### WORK REQUIRED:
Repeat every line of the data exactly, but not the pictures.

### DATA FOR THIS TASK:
━━━━━━━━━━
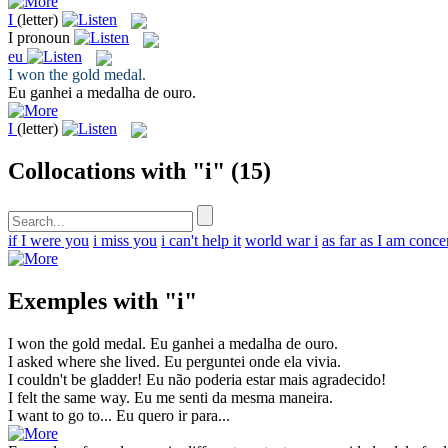
I
(letter)
I
pronoun
eu
I
won the gold medal.
Eu
ganhei a medalha de ouro.
I
(letter)
Collocations with "i"
(15)
if I were you
i miss you
i can't help it
world war i
as far as I am conc
Exemples with "i"
I
won the gold medal.
Eu
ganhei a medalha de ouro.
I
asked where she lived.
Eu
perguntei onde ela vivia.
I
couldn't be gladder!
Eu
não poderia estar mais agradecido!
I
felt the same way.
Eu
me senti da mesma maneira.
I
want to go to...
Eu
quero ir para...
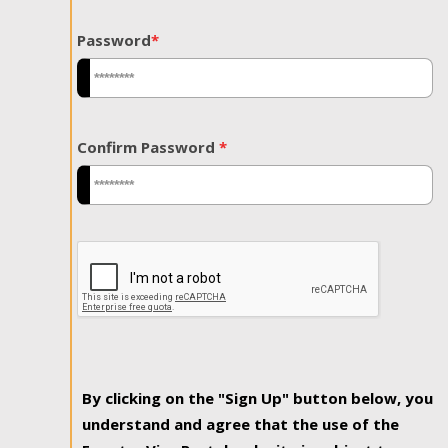
Password
*
Confirm Password
*
By clicking on the "Sign Up" button below, you
understand and agree that the use of the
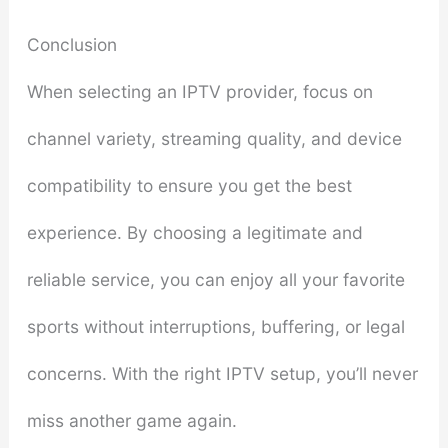
Conclusion
When selecting an IPTV provider, focus on
channel variety, streaming quality, and device
compatibility to ensure you get the best
experience. By choosing a legitimate and
reliable service, you can enjoy all your favorite
sports without interruptions, buffering, or legal
concerns. With the right IPTV setup, you’ll never
miss another game again.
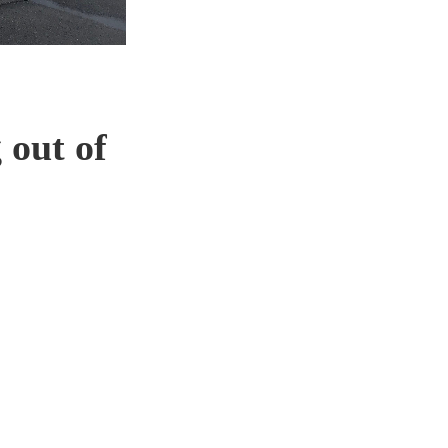
 out of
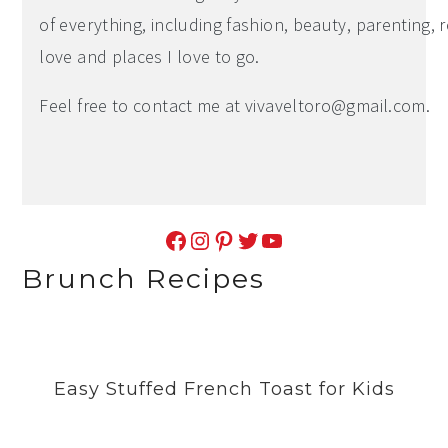
of everything, including fashion, beauty, parenting, r
love and places I love to go.
Feel free to contact me at
vivaveltoro@gmail.com
.
Facebook
Instagram
Pinterest
Twitter
YouTube
Brunch Recipes
Easy Stuffed French Toast for Kids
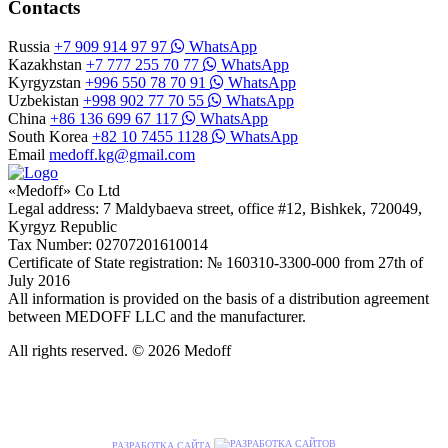
Contacts
Russia
+7 909 914 97 97
WhatsApp
Kazakhstan
+7 777 255 70 77
WhatsApp
Kyrgyzstan
+996 550 78 70 91
WhatsApp
Uzbekistan
+998 902 77 70 55
WhatsApp
China
+86 136 699 67 117
WhatsApp
South Korea
+82 10 7455 1128
WhatsApp
Email
medoff.kg@gmail.com
«Medoff» Co Ltd
Legal address: 7 Maldybaeva street, office #12, Bishkek, 720049,
Kyrgyz Republic
Tax Number: 02707201610014
Certificate of State registration: № 160310-3300-000 from 27th of
July 2016
All information is provided on the basis of a distribution agreement
between MEDOFF LLC and the manufacturer.
All rights reserved. © 2026 Medoff
РАЗРАБОТКА САЙТА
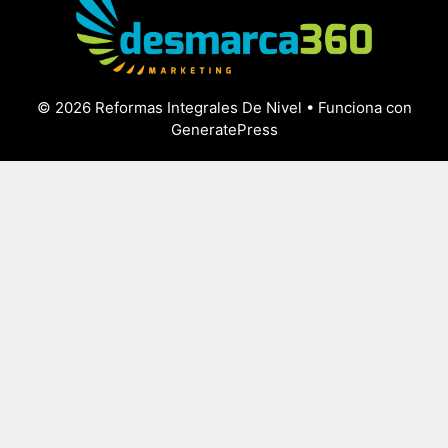
© 2026 Reformas Integrales De Nivel
• Funciona con
GeneratePress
━━━━━━━━━━
### EXERCISE RESPONSE:
I
(letter)
I
pronoun
eu
I
won the gold medal.
Eu
ganhei a medalha de ouro.
I
(letter)
Collocations with "i"
(15)
if I were you
i miss you
i can't help it
world war i
as far as I am conc
Exemples with "i"
I
won the gold medal.
Eu
ganhei a medalha de ouro.
I
asked where she lived.
Eu
perguntei onde ela vivia.
I
couldn't be gladder!
Eu
não poderia estar mais agradecido!
I
felt the same way.
Eu
me senti da mesma maneira.
I
want to go to...
Eu
quero ir para...
Password
*
Confirm Password
*
By clicking on the "Sign Up" button below, you
understand and agree that the use of the
Conclusion
When selecting an IPTV provider, focus on
channel variety, streaming quality, and device
compatibility to ensure you get the best
experience. By choosing a legitimate and
reliable service, you can enjoy all your favorite
sports without interruptions, buffering, or legal
concerns. With the right IPTV setup, you’ll never
miss another game again.
 out of
of everything, including fashion, beauty, parenting, r
love and places I love to go.
Feel free to contact me at
vivaveltoro@gmail.com
.
Facebook
Instagram
Pinterest
Twitter
YouTube
Brunch Recipes
Easy Stuffed French Toast for Kids
Contacts
Russia
+7 909 914 97 97
WhatsApp
Kazakhstan
+7 777 255 70 77
WhatsApp
Kyrgyzstan
+996 550 78 70 91
WhatsApp
Uzbekistan
+998 902 77 70 55
WhatsApp
China
+86 136 699 67 117
WhatsApp
South Korea
+82 10 7455 1128
WhatsApp
Email
medoff.kg@gmail.com
«Medoff» Co Ltd
Legal address: 7 Maldybaeva street, office #12, Bishkek, 720049,
Kyrgyz Republic
Tax Number: 02707201610014
Certificate of State registration: № 160310-3300-000 from 27th of
July 2016
All information is provided on the basis of a distribution agreement
between MEDOFF LLC and the manufacturer.
All rights reserved. © 2026 Medoff
РАЗРАБОТКА САЙТА
© 2026 Reformas Integrales De Nivel
• Funciona con
GeneratePress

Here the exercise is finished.